The Cardinals Hat calls time

A pub in Worcester, that for ten years served draught beer by the litre, has now closed due to rising costs.

“Pint taken”, the newsletter of the Worcestershire County Campaign for Real Ale (CAMRA) recently reported as follows:

“For ten years Worcester has been able to claim to have something quite unique. A pub selling Austrian beer by the litre! However, with rising costs, (the landlord) Andrea Limlei decided not to renew her lease and now, sadly, the Cardinals Hat is shut.

“When Andrea and her husband took over running Worcester’s oldest pub and started selling beer in litres they did not realise what they had let themselves in for. They were thrown into a major battle, which made the national papers, with trading standards who said the pub could not serve its imported lager in litre measures saying that beer could be sold only by the pint or half!”

Trading standards eventually dropped the case, saying that enforcement of this aspect weights and measures legislation does not have a high priority. Readers of Metric Views may have encountered this elsewhere, in particular in relation to the imperial pricing of fruit and veg in street markets. But, in the end, it was not regulation but economics that caused Ms Limlei to say “Time”.
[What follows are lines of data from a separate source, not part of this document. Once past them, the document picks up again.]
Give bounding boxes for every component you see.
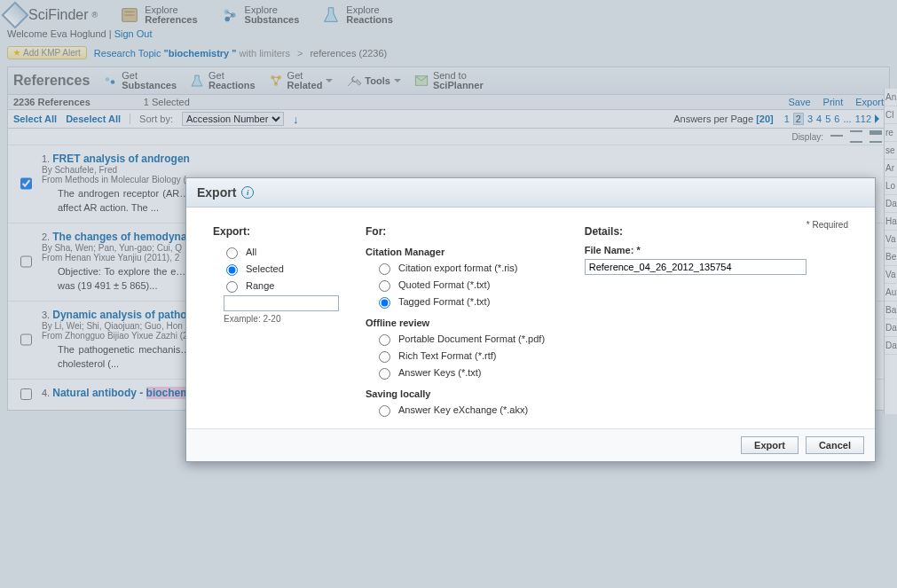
export-all-radio[interactable]: All <box>222 245 339 259</box>
modal-header: Export i <box>186 178 875 208</box>
export-details-column: Details: File Name: * <box>585 225 807 414</box>
filename-label: File Name: * <box>585 245 807 255</box>
format-tagged-radio[interactable]: Tagged Format (*.txt) <box>374 294 558 309</box>
required-note: * Required <box>807 220 848 230</box>
format-ris-radio[interactable]: Citation export format (*.ris) <box>374 261 558 275</box>
export-scope-column: Export: All Selected Range Example: 2-20 <box>213 225 339 414</box>
range-input[interactable] <box>224 295 339 311</box>
format-akx-radio[interactable]: Answer Key eXchange (*.akx) <box>374 403 558 414</box>
range-example: Example: 2-20 <box>224 314 339 324</box>
export-modal: Export i * Required Export: All Selected… <box>185 177 876 414</box>
format-quoted-radio[interactable]: Quoted Format (*.txt) <box>374 278 558 292</box>
format-answerkeys-radio[interactable]: Answer Keys (*.txt) <box>374 365 558 380</box>
info-icon[interactable]: i <box>241 186 254 199</box>
export-selected-radio[interactable]: Selected <box>222 262 339 276</box>
modal-title: Export <box>197 185 236 200</box>
export-range-radio[interactable]: Range <box>222 278 339 293</box>
format-pdf-radio[interactable]: Portable Document Format (*.pdf) <box>374 332 558 346</box>
format-rtf-radio[interactable]: Rich Text Format (*.rtf) <box>374 349 558 363</box>
filename-input[interactable] <box>585 259 807 275</box>
export-format-column: For: Citation Manager Citation export fo… <box>366 225 558 414</box>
UKMA takes the view that we do not need “specified quantities” at all for draught beer and cider, provided that the quantity and alcoholic strength are stated and the unit price per litre is quoted.  The excuse offered by successive UK governments is that without fixed imperial sizes for beer, drinkers would not be able to calculate their alcohol intake – although curiously this argument does not apply to wine and whisky.  In reality, the arithmetic is much easier with rounded metric quantities than with imperial units.
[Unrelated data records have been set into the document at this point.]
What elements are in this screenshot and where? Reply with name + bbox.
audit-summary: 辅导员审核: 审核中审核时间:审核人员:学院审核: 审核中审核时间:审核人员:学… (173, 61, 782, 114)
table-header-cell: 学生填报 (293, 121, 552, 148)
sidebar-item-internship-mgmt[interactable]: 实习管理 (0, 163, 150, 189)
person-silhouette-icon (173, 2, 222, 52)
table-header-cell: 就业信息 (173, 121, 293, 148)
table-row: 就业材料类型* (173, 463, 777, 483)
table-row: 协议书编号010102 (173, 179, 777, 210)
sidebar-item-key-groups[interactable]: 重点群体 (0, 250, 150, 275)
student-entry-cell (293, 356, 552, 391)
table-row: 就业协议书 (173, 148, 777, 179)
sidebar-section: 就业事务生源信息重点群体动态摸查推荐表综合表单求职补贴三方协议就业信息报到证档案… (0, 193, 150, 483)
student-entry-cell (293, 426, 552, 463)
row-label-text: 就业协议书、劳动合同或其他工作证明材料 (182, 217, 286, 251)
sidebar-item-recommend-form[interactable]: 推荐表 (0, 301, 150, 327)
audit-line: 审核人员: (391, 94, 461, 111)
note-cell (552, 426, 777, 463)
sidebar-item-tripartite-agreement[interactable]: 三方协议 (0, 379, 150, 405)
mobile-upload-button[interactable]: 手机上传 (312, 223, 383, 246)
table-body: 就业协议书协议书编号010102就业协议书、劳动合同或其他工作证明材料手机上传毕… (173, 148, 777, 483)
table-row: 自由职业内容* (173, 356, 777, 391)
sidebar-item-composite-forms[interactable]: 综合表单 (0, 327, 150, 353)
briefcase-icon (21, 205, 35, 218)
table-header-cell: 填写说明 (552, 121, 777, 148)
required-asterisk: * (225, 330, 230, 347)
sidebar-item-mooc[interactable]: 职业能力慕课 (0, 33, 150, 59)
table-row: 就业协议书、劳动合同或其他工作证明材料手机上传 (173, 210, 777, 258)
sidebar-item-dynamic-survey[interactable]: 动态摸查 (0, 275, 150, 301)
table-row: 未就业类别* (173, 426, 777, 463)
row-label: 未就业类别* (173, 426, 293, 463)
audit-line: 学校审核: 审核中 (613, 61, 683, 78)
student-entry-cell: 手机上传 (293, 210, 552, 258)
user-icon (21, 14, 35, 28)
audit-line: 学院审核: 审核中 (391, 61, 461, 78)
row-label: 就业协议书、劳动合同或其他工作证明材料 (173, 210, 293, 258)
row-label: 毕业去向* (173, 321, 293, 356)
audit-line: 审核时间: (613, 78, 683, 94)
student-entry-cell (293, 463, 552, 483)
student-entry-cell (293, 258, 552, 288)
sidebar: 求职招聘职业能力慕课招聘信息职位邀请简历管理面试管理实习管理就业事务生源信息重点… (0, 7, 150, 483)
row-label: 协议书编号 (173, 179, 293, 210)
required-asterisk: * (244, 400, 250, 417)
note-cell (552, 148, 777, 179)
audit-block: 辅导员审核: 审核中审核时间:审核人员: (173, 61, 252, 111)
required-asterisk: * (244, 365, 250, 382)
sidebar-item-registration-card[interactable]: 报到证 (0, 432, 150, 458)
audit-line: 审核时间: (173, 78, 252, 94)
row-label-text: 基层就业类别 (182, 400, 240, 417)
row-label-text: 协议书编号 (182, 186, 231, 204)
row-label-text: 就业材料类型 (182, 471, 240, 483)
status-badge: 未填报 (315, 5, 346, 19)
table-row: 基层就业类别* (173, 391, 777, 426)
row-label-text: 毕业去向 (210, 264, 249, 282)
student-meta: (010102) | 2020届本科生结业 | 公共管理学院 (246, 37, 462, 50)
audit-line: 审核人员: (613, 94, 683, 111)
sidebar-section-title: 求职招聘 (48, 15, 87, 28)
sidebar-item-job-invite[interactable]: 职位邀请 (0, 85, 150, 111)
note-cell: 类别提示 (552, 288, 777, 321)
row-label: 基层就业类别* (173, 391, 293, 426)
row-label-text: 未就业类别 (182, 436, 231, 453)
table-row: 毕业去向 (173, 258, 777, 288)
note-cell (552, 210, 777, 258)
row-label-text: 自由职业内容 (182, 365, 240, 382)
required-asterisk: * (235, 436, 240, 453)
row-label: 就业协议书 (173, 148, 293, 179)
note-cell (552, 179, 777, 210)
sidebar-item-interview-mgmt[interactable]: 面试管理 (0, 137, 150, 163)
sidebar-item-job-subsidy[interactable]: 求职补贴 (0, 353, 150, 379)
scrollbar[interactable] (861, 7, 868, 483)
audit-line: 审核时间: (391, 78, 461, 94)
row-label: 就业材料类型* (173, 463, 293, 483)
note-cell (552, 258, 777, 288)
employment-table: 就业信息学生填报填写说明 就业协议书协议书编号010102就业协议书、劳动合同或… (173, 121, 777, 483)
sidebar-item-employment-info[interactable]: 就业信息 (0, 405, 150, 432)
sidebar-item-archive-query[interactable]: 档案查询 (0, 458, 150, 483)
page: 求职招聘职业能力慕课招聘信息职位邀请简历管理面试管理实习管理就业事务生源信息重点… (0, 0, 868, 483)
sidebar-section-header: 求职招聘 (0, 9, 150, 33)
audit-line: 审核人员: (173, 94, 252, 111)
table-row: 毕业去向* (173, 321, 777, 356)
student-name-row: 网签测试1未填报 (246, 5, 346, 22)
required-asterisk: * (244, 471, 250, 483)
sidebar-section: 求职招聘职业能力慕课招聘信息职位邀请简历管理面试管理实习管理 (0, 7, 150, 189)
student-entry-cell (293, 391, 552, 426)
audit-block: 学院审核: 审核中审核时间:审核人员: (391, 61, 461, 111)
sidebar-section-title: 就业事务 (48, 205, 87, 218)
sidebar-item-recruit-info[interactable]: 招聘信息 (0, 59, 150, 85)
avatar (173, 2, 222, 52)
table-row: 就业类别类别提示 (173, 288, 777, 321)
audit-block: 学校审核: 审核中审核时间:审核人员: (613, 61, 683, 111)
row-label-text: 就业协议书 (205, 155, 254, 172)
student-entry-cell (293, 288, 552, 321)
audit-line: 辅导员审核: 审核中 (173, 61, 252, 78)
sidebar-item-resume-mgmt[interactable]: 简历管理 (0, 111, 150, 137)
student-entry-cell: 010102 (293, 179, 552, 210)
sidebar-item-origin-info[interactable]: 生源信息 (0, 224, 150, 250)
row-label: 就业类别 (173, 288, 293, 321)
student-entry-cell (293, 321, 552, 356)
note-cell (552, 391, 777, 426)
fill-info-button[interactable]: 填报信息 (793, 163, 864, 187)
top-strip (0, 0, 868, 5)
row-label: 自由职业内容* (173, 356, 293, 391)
The claim that the sale of draught lager by the litre in the Cardinals Hat in Worcester was unique is not one we have heard before. There are plenty of other areas around the country where Trading Standards departments do not see enforcement of certain aspects of weights and measures as having high priority, and perhaps our readers are aware of other pubs and bars in the UK where draught continental beers are sold in continental measures with impunity. Prosit!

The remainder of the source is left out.